The film's mainly synthesizer score was composed by Cian Furlong and was released on 15 November 2015. In addition to this the following tracks appear in the film.
1. "Warped" by Electro Kill Machine
2. "Skyline" by 1977
3. "Electric Blue" by Electro Kill Machine
4. "Moonlight" by Labstrakt
5. "Calling Me" by Voice Controller Kristi
6. "Talaimon" by Ciaran McCann
7. "The Key" (Lasso d'Amore Remix) by Riot Tapes
8. "The Flower Duet" by Leo Delibes (performed by Cian Furlong)
9. "Night People" by Voynich

Lough would go on to direct music videos for Night People and Warped.

==Release and reception==

The film went on limited cinema release in Ireland on 13 November 2015.
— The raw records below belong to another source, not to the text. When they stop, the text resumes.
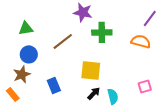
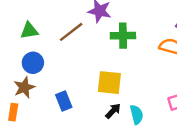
brown line: (63, 41) -> (71, 32), moved
orange rectangle: (13, 94) -> (13, 112), turned 48

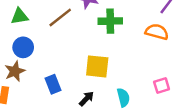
black arrow: (113, 111) -> (86, 99), moved

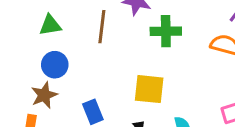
brown line: (60, 18) -> (102, 27), turned -45

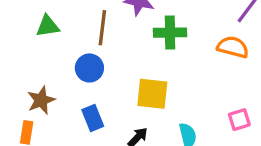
blue circle: (55, 65) -> (89, 68), moved

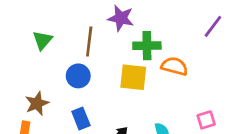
green triangle: (48, 26) -> (42, 40), turned -40
orange semicircle: (233, 47) -> (174, 66), moved
yellow square: (152, 94) -> (133, 77), moved

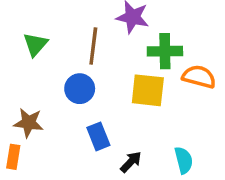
brown star: (37, 103) -> (29, 123), turned 30
blue rectangle: (81, 119) -> (98, 136), moved

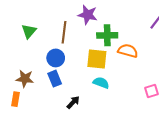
blue rectangle: (98, 136) -> (55, 79), moved
cyan semicircle: (184, 160) -> (101, 83), moved, turned -56
black arrow: (131, 162) -> (73, 102), moved

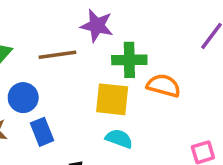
brown line: (64, 32) -> (57, 55), turned 75
blue circle: (56, 58) -> (23, 98), moved

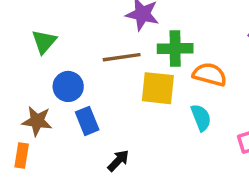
brown line: (57, 55) -> (122, 57), moved
cyan semicircle: (119, 139) -> (201, 118), moved, turned 48

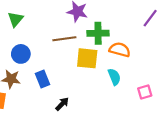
green triangle: (44, 42) -> (15, 19), moved
blue circle: (68, 86) -> (21, 54), moved

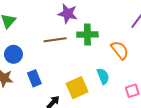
orange semicircle: (120, 50) -> (120, 50), moved, turned 36
yellow square: (87, 58) -> (77, 88), moved, turned -30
David Prendeville in his review for Film Ireland hailed the film as one that "neither looks nor sounds like any other Irish film" and added that "This ambitious film is full of distinctive flavor" while singling out Michael Parle as the "real star of the show". As did Dan Woolstencroft in his review for Nerdly who thought "he has great charisma. It’s a bit of shame he isn’t given more to do..." and concluded "Clearly made on a low budget, that doesn’t dampen the enthusiasm and vision that Lough has pumped into the film." Andrew Thompson from Legless Corpse praised the film as one that "feels personal, intimate, and coldly spooky" and singled out Claire Blennerhassett's performance as a stand out as a "frustrated character, captured by her lifestyle yet so desperate to leave it that she would sell her soul." Tom Little of Mr Rumsey's Film Related Musings had mixed feelings, writing "Beautiful, haunting imagery and a few interesting ideas don’t quite coalesce to form a compelling whole in Night People." However, he concluded that "there’s no denying this is a film of ideas." Ed Fortune's review in Starburst Magazine also praised Blennerhassett's "great performance" and described the film as a "good indie horror anthology". Matt Boiselle predicted in his review for Dread Central that "this vehicle should only drive him (Lough) further into bigger and more memorable projects in the future..." and described the film as a "creative little anthology piece that manages to entertain as well as provide some genuine thrills from the performances within." Elliot Maguire's review in UK Horror Scene rated the film as "an ambitious, stylishly made little neon-lit horror, full of imagination and twists on conventions."

==Home media==
The film was released on VOD on 9 May 2016.